What would you say to the old saw that critics are frustrated artists, punishing those who do for doing?

This is the same argument that many people make about pundits or commentators who criticize successful people in other fields. It’s entirely possible that some critics are or were aspiring filmmakers, and see in what gets made all of the mistakes that they think they would never make. But by and large, I sincerely hope that the reason people become film critics is because they unabashedly love the medium and want to immerse themselves in it personally and professionally. It is entirely possible to eviscerate a film or filmmaker, describing the many ways in which the critic thinks that he, she or it is unable to convey the meaning or message they set out to communicate, without the motivation being jealousy.

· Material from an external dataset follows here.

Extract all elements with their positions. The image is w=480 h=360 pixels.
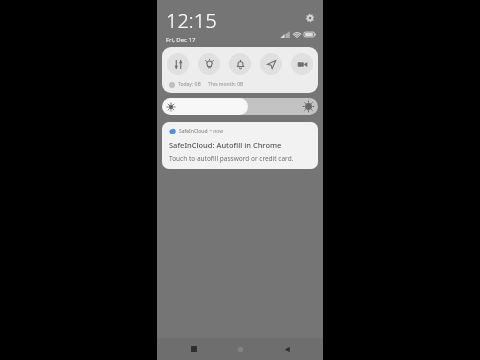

And to suggest that’s the reason a critic doesn’t like a film or filmmaker isn’t merely intellectually lazy and an indefensible argument that cannot be proven or disproven, but it’s an immature reaction to an opinion that differs from theirs that they simply can’t accept.

 

In your opinion, have you ever written something that had a measurable impact?

The biggest impact I ever had as a critic was also the best compliment I was ever paid. When I was in college, I reviewed David Cronenberg’s Crash, and I loved it. A friend of mine who also saw it hated it, but after reading my review, he told me that he understood why I liked it, and watched it again to see if it meant any more to him a second time. And it didn’t. Anytime I write a review that inspires someone to see a film, whether it’s to agree or disagree with my opinion, I am grateful. Any time I am able to inspire some affection for the medium or arouse the intellectual curiosity in a reader to look more deeply at the films they watch, it is enormously flattering. I honestly do not believe that my opinions are better or more right than anyone else’s, and I’m never trying to convince anyone to change their opinion, only understand mine, so when there is respectful disagreement, passionate discussion, and ultimate understanding, those are the times when I feel I’ve made an impact.

 

What advice do you have for aspiring film critics?

Learn how to write, study film, and live a full life. Without the ability to articulate yourself, it doesn’t matter how insightful your observations are. Without a strong understanding of film language and history, it’s impossible to put new films in an appropriate context in terms of their intent, execution, and artistic impact. And without a well-rounded, socially-active life, you won’t develop a sensitivity or an empathy for film characters that allows you to connect emotionally with their stories, especially when they aren’t identical to your existing lifestyle.

 

Has social media changed how you interact with your readers and has social media made the job of film critic easier or harder?

Social media is another part of the ongoing interaction internet-based writers have with their readers. Prior to media like Facebook and Twitter, many sites already had talkback or comments sections somewhere on the site, if not on each individual article. In a sense, social media has provided an immediate connection with the critical community and the readership of all writing about film, because it allows strangers to view content via links or other mentions from friends, colleagues and other respected authorities.
At the same time, it has intensified the idea of the internet’s democratizing impact on contemporary culture, because it basically allows everyone to interact with anyone, and as a result there are many readers who feel that their ability to discuss or analyze films is as valid or insightful as that of professional critics. While there are thousands of nonprofessional writers with brilliant writing and critical skills, the end result is the devaluing of professional film criticism; and although complaints about that have proliferated for decades, it means that the intellectual, and yes, monetary value of good criticism diminishes, and it levels the playing field for aspiring writers who will write cheaply or even for free writers but perhaps have less experience or expertise – which the impact on other professional critics notwithstanding, generates less interesting and important criticism for readers.